In the records below, find the line with "Humans of Crossroads" and the line with "Download Android App". Print both exactly, along with every line between them, and no other line.
(Data for this task Opens)
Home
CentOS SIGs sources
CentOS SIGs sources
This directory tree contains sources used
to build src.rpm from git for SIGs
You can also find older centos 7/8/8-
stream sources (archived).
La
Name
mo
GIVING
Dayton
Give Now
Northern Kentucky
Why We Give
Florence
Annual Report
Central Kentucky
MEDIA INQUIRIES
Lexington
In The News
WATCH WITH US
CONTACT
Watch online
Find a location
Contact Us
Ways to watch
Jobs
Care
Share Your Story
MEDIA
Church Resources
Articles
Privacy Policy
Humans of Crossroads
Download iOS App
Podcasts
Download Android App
(Data for this task Closes)
(Data for this task Opens)
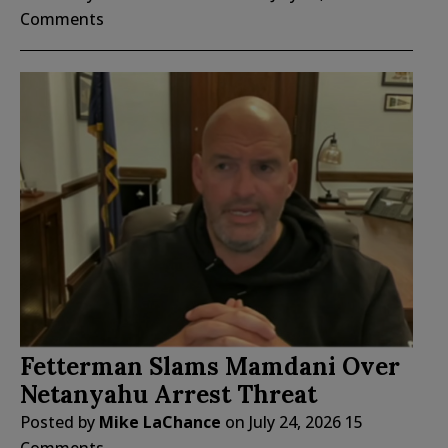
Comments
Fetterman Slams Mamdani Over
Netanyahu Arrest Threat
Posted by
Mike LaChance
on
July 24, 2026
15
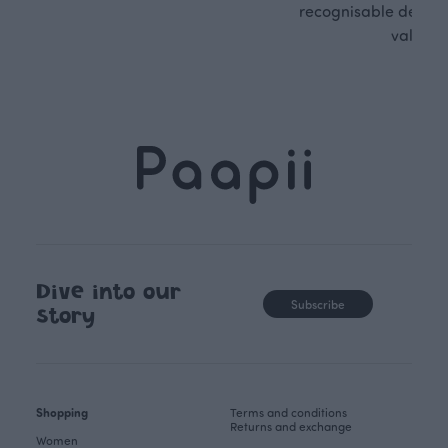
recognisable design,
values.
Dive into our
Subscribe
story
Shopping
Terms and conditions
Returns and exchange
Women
(Data for this task Closes)
> Expected output:
Humans of Crossroads
Download iOS App
Podcasts
Download Android App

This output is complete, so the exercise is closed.